:: Given data
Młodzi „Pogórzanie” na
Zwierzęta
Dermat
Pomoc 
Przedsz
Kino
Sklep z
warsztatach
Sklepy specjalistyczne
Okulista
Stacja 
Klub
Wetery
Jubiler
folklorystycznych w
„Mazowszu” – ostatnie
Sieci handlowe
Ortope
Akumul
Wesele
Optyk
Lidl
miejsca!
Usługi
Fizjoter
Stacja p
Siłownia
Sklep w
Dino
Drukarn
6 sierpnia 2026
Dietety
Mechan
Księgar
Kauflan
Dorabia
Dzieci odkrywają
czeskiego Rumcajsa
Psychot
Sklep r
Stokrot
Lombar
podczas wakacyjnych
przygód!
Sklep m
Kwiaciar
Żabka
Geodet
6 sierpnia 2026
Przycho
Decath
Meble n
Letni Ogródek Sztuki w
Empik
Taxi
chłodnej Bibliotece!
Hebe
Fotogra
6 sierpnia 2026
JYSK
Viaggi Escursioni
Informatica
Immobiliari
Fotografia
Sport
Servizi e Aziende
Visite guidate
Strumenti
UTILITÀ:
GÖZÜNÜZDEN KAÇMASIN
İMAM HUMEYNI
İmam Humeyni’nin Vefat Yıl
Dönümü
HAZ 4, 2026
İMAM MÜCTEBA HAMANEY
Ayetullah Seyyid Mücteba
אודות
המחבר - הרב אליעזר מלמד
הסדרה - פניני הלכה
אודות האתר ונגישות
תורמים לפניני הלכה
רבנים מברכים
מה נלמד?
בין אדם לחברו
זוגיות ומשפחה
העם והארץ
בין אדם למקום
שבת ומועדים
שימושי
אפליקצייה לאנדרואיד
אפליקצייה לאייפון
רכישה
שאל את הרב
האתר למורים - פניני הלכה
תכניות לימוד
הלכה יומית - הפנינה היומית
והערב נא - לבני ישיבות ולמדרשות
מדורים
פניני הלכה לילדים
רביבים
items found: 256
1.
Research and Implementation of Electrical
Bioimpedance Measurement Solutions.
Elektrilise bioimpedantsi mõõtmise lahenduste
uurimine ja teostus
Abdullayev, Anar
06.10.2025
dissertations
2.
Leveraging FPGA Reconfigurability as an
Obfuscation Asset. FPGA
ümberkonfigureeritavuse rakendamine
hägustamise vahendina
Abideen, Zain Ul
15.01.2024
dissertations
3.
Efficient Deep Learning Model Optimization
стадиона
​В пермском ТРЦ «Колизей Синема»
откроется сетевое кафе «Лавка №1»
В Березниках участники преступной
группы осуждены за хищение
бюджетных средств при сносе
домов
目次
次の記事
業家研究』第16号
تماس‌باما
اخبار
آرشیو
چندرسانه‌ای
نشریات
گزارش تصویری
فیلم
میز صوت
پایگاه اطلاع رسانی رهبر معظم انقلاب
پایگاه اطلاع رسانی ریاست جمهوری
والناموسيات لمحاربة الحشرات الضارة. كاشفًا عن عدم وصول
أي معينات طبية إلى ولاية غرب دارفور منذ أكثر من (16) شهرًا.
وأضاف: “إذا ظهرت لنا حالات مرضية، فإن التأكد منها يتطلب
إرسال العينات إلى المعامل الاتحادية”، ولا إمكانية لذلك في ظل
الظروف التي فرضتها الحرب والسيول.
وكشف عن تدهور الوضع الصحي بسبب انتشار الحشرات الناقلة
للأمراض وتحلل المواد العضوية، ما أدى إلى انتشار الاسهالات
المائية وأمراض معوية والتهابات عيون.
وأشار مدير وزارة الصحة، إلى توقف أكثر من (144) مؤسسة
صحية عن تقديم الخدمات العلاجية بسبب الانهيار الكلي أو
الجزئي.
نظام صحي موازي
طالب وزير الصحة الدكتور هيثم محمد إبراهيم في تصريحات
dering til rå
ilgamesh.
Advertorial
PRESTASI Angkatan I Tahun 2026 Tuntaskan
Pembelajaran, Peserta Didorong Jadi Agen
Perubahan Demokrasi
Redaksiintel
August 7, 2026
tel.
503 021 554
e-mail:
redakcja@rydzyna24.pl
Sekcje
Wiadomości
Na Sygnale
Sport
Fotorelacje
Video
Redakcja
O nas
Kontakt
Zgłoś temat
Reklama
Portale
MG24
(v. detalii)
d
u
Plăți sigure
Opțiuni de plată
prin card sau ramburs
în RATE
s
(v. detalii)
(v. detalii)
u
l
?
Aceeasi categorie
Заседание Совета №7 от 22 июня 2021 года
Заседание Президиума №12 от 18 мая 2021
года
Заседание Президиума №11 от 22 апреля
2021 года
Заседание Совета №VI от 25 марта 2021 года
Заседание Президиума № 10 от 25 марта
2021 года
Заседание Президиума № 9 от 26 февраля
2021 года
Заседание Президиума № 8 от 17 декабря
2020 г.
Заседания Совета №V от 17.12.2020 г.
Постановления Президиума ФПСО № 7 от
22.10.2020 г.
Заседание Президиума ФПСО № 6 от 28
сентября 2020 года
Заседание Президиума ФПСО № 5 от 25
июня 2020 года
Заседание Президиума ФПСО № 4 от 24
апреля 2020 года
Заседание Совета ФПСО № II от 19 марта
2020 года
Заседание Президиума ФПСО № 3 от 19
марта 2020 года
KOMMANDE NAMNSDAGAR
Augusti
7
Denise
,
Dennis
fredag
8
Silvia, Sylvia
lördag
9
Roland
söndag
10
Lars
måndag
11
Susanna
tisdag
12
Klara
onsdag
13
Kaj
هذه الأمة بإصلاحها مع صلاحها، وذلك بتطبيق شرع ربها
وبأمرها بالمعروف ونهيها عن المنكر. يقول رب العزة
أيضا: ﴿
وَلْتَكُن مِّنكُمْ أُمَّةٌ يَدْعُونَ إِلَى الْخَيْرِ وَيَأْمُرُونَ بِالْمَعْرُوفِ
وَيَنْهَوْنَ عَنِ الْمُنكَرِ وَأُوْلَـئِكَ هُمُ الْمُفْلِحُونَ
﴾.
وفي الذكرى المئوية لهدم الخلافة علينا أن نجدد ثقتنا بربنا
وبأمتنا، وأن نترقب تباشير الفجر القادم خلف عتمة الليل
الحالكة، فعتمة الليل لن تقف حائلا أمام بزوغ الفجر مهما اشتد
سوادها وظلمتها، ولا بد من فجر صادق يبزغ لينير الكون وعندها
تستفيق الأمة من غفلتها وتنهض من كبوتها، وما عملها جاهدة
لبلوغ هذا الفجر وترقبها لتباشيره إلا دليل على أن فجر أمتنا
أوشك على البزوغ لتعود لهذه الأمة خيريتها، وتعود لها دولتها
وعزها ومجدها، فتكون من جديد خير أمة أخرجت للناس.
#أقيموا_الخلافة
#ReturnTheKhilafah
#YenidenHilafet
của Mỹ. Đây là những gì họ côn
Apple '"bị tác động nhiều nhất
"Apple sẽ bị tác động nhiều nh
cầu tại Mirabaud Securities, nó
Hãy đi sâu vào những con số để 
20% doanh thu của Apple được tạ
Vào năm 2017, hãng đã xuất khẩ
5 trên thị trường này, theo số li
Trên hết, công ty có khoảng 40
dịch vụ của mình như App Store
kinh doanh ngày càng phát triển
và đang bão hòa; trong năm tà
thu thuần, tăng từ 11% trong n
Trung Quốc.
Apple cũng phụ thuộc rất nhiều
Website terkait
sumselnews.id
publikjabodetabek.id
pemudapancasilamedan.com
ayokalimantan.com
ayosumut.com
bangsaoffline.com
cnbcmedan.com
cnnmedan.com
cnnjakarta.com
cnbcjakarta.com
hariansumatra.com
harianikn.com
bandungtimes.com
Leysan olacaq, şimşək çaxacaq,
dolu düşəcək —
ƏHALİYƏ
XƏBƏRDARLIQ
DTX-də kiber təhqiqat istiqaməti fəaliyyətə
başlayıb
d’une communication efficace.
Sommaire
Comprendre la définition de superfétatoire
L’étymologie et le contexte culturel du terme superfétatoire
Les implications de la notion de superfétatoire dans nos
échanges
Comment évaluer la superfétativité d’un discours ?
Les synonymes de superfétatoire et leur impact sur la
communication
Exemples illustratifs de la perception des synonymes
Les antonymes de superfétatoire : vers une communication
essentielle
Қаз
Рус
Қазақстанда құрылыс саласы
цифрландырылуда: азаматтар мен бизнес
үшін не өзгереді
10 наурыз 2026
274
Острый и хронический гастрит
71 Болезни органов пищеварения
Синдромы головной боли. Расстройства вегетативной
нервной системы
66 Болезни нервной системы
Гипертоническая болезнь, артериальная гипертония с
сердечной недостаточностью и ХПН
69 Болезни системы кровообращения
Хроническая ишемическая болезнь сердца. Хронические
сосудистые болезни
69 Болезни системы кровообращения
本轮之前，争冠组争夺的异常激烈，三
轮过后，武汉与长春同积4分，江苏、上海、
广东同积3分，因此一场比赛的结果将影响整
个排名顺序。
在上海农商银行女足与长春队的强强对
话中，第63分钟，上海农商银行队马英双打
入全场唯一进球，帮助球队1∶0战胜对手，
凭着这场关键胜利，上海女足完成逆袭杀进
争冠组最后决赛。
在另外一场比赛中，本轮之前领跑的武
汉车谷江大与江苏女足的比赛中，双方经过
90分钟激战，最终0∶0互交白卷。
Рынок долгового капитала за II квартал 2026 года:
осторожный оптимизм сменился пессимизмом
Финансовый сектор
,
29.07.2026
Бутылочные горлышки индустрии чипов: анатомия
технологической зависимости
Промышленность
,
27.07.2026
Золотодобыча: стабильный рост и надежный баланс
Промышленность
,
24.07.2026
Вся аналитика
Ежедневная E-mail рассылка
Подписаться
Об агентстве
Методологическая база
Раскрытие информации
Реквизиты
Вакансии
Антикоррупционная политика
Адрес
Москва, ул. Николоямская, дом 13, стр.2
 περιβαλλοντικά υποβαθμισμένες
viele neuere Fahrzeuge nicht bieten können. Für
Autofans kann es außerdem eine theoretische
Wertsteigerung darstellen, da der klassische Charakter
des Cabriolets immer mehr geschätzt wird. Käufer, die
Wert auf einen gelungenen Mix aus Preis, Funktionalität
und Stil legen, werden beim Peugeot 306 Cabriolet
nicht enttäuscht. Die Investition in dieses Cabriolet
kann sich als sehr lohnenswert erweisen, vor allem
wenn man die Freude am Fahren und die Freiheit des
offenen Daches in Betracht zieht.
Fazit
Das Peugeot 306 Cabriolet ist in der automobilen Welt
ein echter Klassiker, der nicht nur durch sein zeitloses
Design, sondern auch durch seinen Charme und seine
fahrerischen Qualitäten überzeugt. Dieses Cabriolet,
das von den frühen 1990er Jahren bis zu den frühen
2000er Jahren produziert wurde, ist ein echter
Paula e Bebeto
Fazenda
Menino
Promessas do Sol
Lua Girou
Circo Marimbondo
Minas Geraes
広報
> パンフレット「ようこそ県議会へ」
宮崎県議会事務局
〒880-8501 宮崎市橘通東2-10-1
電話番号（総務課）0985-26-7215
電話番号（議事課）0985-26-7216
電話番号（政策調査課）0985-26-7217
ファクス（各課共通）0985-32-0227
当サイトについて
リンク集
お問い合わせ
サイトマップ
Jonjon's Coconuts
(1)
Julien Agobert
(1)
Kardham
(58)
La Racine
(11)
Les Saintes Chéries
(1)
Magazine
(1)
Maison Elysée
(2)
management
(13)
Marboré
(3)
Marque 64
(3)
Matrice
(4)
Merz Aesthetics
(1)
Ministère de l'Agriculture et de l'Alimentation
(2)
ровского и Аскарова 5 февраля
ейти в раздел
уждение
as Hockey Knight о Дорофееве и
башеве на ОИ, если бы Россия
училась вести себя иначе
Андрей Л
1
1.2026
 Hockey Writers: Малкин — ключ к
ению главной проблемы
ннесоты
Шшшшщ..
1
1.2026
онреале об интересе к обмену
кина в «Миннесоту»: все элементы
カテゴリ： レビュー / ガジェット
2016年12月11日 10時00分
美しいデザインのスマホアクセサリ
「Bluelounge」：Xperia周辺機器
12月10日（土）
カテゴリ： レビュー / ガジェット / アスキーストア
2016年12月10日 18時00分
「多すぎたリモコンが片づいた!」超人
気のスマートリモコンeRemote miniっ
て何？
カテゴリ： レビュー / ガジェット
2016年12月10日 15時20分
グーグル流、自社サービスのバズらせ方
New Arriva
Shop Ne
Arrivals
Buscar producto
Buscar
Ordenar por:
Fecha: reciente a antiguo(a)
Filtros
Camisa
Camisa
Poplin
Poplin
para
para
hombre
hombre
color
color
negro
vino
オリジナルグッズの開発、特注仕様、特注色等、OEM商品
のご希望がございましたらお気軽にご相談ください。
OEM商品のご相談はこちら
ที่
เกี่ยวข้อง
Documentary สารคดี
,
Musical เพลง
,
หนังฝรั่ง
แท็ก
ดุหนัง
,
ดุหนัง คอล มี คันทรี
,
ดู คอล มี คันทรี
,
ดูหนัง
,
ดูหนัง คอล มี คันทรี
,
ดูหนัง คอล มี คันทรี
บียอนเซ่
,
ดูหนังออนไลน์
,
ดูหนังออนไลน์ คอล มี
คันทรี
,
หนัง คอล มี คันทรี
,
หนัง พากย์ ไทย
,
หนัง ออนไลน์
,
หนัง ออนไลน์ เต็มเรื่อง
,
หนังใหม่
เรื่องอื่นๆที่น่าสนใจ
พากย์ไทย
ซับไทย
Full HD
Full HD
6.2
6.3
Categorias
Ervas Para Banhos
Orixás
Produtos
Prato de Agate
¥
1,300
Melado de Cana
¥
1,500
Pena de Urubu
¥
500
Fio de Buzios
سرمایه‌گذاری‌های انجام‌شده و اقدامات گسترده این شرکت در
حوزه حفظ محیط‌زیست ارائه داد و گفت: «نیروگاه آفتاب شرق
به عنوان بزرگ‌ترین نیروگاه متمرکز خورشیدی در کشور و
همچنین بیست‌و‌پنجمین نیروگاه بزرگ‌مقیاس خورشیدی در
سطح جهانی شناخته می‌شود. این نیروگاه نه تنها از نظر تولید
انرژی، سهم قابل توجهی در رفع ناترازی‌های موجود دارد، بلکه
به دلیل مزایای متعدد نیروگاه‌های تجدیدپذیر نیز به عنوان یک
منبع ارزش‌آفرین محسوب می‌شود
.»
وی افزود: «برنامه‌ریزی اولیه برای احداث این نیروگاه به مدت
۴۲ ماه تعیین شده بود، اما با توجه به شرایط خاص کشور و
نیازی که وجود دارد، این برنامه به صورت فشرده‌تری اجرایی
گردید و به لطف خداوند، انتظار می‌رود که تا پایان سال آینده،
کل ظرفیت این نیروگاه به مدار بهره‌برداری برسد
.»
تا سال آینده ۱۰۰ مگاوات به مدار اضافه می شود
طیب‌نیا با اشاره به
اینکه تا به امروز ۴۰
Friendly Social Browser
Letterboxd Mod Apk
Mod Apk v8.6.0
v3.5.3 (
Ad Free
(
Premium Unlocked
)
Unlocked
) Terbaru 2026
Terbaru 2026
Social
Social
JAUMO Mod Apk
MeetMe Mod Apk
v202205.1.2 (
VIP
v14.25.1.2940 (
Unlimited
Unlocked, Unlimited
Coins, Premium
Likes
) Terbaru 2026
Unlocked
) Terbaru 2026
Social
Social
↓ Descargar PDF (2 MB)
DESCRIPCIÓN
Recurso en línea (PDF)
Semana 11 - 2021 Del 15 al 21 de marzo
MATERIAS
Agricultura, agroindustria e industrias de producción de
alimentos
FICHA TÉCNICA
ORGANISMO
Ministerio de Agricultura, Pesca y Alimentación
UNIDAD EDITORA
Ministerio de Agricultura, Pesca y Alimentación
::::
Description of the task: Pick every line containing the word "برنامه" out of the material, and copy those lines.

Written solution:
وی افزود: «برنامه‌ریزی اولیه برای احداث این نیروگاه به مدت
نیازی که وجود دارد، این برنامه به صورت فشرده‌تری اجرایی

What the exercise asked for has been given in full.